Becky, as I mentioned previously, was in Canada most of the week for a Forestry conference. Saturday morning I took the early train up to Vancouver to meet her there in what I described as a 30 hour shore leave.
It was a great deal of fun. Vancouver is a great city to be a tourist in -- I don't know how it is to live in, although the cab drivers I talked to seem to think it's a nice place.
I particularly enjoy the Americans-in-Prague-style sport of looking at great things about Vancouver and bitching about what passes for Seattle's urban "planning" (see, I did it again). It's hard not to, with mixed-use buildings all over the place, great urban density, etc.
Of course we spend all of our time downtown, and don't go out into the burbs, so we get a very narrow view of the city; nevertheless, the expatriate exercise of slamming one's own country is always entertaining.
What I really want to talk about, however, is the trip up. I caught the early train up to Vancouver, 7:45 Saturday morning (which entailed a 5:30 wakeup call so I could make a 6:30 bus). The train station was much more crowded than I expected.
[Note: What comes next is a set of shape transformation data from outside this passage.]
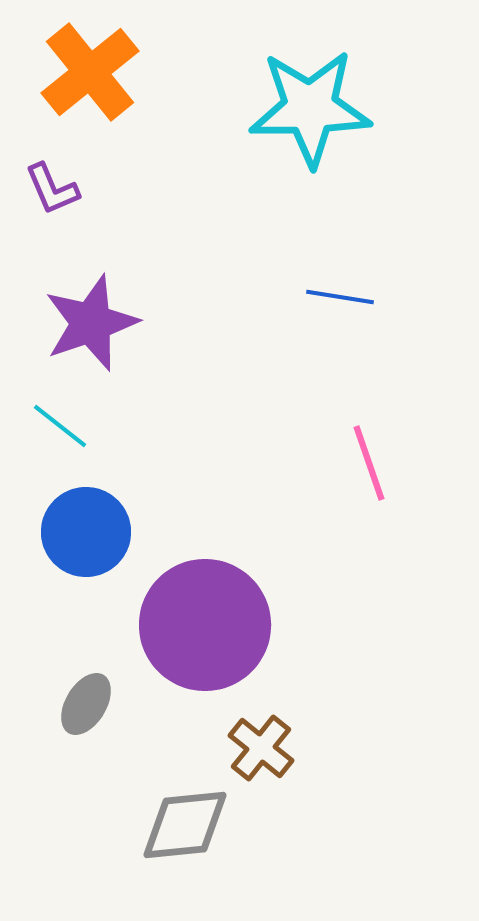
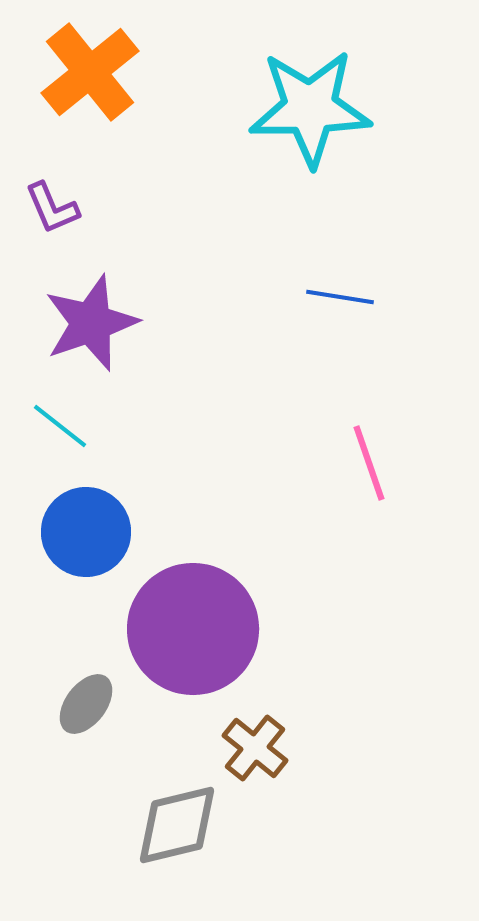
purple L-shape: moved 19 px down
purple circle: moved 12 px left, 4 px down
gray ellipse: rotated 6 degrees clockwise
brown cross: moved 6 px left
gray diamond: moved 8 px left; rotated 8 degrees counterclockwise
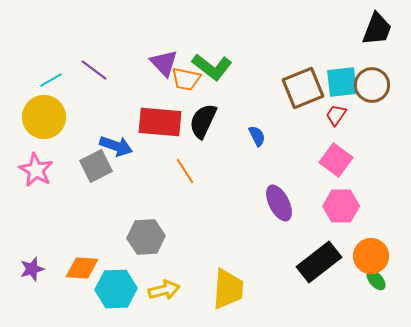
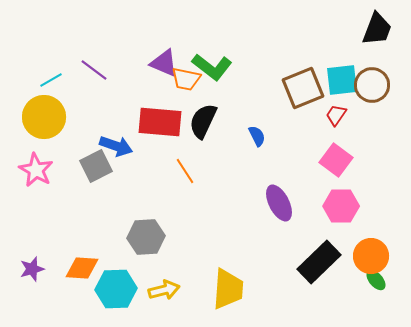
purple triangle: rotated 24 degrees counterclockwise
cyan square: moved 2 px up
black rectangle: rotated 6 degrees counterclockwise
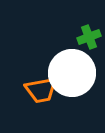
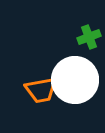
white circle: moved 3 px right, 7 px down
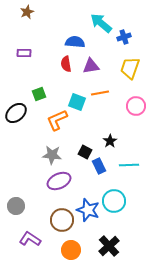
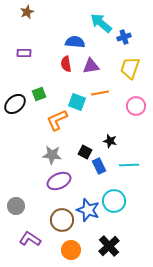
black ellipse: moved 1 px left, 9 px up
black star: rotated 24 degrees counterclockwise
As I learned from the number of people I recognized on the trip back the next evening, the "leave Saturday morning, return Sunday evening" trip is a popular one, and if you enjoy the train as much as I do, it's nearly two full days of fun with no driving at all.
Now, most of the time, I'm pretty fond of my fellow human beings. Nancy tells me that my street photos would be more consistently good if I was more selective about "casting" them. The problem is that I find people endlessly fascinating, and I have some sort of automatic affection for most other people that borders on the bizarre. (It's not like I'm some kind of saint in my normal life... believe me.)
But sometimes, some people manage to be so annoying as to pierce through my beatific gaze. Lucky me, on this trip I got two of them.
The first was the woman at the ticket counter in front of me. The agent told her that they needed to see her husband and his ID as well as hers. A reasonable request, I thought. But she decided to argue with him. "But I'm picking up the tickets!"
"Nevertheless, ma'am, before we can issue him a ticket, we need to confirm that it's actually him."
"But I'm here. It's really me. Why do you need to see him?"
Gee, lady, I dunno, maybe because we're presently engaged in whacking a hornet's nest with a stick in the Middle East and these are therefore dangerous times?
"Ma'am, I can't issue him a ticket unless he shows me his ID."
"But he's watching the bags!"
Finally she gave in, waved her husband over (he was only 30 feet away) and they moved on.
The second set of people were right behind me on the train ride up. They were in-the-eye-out-the-mouth people, seemingly unable to perform any action without verbalizing it. And almost entirely in a sort of whiny, fading tone that gave an odd rhythm to their speech.
Riding out of Seattle, for example.
"There's the spaghetti factory... where you were wednesday night... remember... and you met Mrs. Simpson... wasn't she nice... you had a nice conversation with her..."
"uh huh..."
The same people, later, were excited to see that Vancouver had chain restaurants they were familiar with.
"Oh, look... they have an old spaghetti factory... we should go Monday night with your friends... oh and there's a Keg, too... maybe we can have dinner there tonight..."
The real prize, though, was this exchange.
"Huh..."
"yeah...?"
"Well, I have my keys, two lipsticks, and some change in this pocket..."
"You've got a little bit of everything in there, huh?"
"Well, I could put my keys and lipsticks over here... then I wouldn't have so much in this pocket... [pause] Now that pocket's empty..."
I'm afraid I snorted at that last statement. Later, heading towards the restroom, I snuck a glance at them. He was wearing a Wall Drug t-shirt. She had big two-tone glasses with rhinestones at the temples, and a white sweatshirt with a sad kitten airbrushed on it. You, as Margaret Bourke-White said, "have seen their faces". You know who I'm talking about.